I am posting this a second time, but in this category which seems to be more appropriate for my question. I apologize for the inconvenience.

Koa is almost 2 years old and listens well except when people come over to our house. We have made a point to socialize him with new and different people and he's calm and happy when seeing people out of the house. But when we have guest or handymen come in he goes into crazy mode. Nothing aggressive. Just overly excited, full body wagging, whining, and pushy. We've tried "claiming" our guests and having him lay and wait until he's calm to release him to say hello, but even 20 to 30 minutes later he's still whining and trying to combat crawl to our guest! How else can we help him to greet people in a calm manner? Any help would be greatly appreciated :apple:


----------



## MaggieRoseLee (Aug 17, 2001)

I have the same problem, too much love and joy. We want our dogs happy and socialized so we can have people in the house, but TOO much GSD in the face can be a problem.

I tend to just manage at this point, sometimes putting the dogs in a back room if I know the people coming over will be too overwhelmed. Usually letting the dogs out later on, they will be calmer.

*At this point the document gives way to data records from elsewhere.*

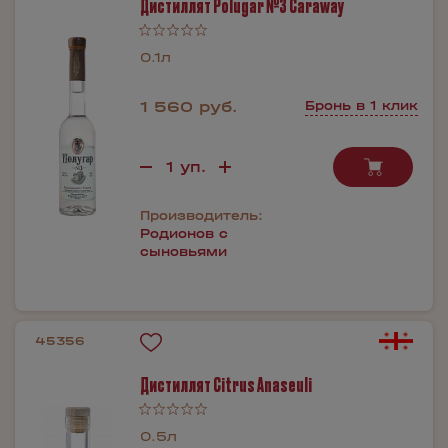
Дистиллят Polugar №3 Caraway
0.1л
1 560 руб.
Бронь в 1 клик
Производитель:
Родионов с
сыновьями
45356
Дистиллят Citrus Anaseuli
0.5л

Bet you get better suggestions from others though.


----------



## Caledon (Nov 10, 2008)

I have the same problem. If I answer the door I put her in a down stay. I found that in a sit stay she would take liberties and stretch her neck out as far as she could towards the guest without moving her feet. In a down stay, she will sometimes crawl, but I just send her back. 

It's really hard to work on this because the person at the door wants to meet her and she knows it. What I really need is helper to ring the doorbell and work on controlled greetings at the door. 

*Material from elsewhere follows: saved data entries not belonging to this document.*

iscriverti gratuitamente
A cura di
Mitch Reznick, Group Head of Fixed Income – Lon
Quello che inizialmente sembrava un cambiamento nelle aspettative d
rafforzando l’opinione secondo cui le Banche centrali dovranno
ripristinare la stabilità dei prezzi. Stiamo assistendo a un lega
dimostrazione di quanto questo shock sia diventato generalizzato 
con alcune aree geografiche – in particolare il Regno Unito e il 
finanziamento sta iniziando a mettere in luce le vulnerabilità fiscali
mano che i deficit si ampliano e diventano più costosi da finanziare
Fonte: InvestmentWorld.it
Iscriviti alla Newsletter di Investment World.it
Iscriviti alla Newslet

When my kids (25 and 18 year olds) answer the door it is all about who is on the other side and "don't make my friends wait" till I get the dog settled. Then I hear them complaining to their friends about how hyper she is. Angers me, because they actually encourage this excitement.

My attitude is that I want to train my dog property, and a proper greeting at the front door is important, so I make the person wait. Training is more important to me than answering the door in 5 seconds or less.

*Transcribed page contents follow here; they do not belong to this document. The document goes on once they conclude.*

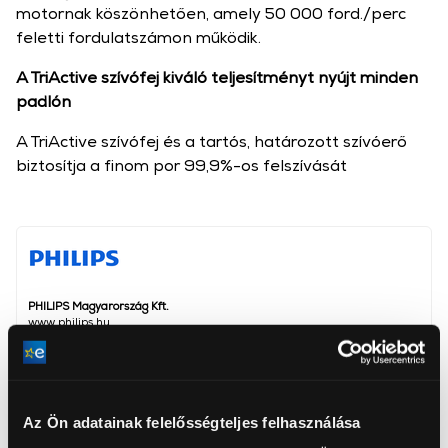
motornak köszönhetően, amely 50 000 ford./perc
feletti fordulatszámon működik.
A TriActive szívófej kiváló teljesítményt nyújt minden
padlón
A TriActive szívófej és a tartós, határozott szívóerő
biztosítja a finom por 99,9%-os felszívását
PHILIPS Magyarország Kft.
www.philips.hu
1117, Budapest, Alíz utca 3.
Teljesítmény
750 W
Az Ön adatainak felelősségteljes felhasználása
Teleszkópos cső
Igen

I didn't train her to do this but sometimes when the doorbell rings she will automatically run to her kennel. I had asked her to do this once when I knew the person coming over was afraid of dogs.


----------



## bianca (Mar 28, 2010)

I have the same situation and now I have Molly (shes only 6 months) on a lead and I make her stay on her bed (in the same room) for however long it takes for her to become calm. When she eventually goes over to greet, if she jumps up etc I pull her back until calm again etc etc!!!!!


----------



## Mary Beth (Apr 17, 2010)

Sting was like that. What worked to calm him down, was to ignore him. Both of us, the guest and I would turn our backs when Sting was in full greeting mode (jumping up, barking, going for the repairman's tools) - the repairman held his tool against his chest. We stayed with our back turned until Sting got the message that the guest wasn't his new play buddy. It took about 10 seconds. Then I talked to the guest. If Sting came up to sniff - fine, but as soon as he tried to mouth the fingers or jump up, I asked the guest to just turn his back and put his hands in his pockets. People were understanding - one new neighbor was skeptical but game, and was impressed when it worked. I got this idea from the book by Turid Rugaas "Barking: The Sound of a Language" - the chapter on door greeting.


----------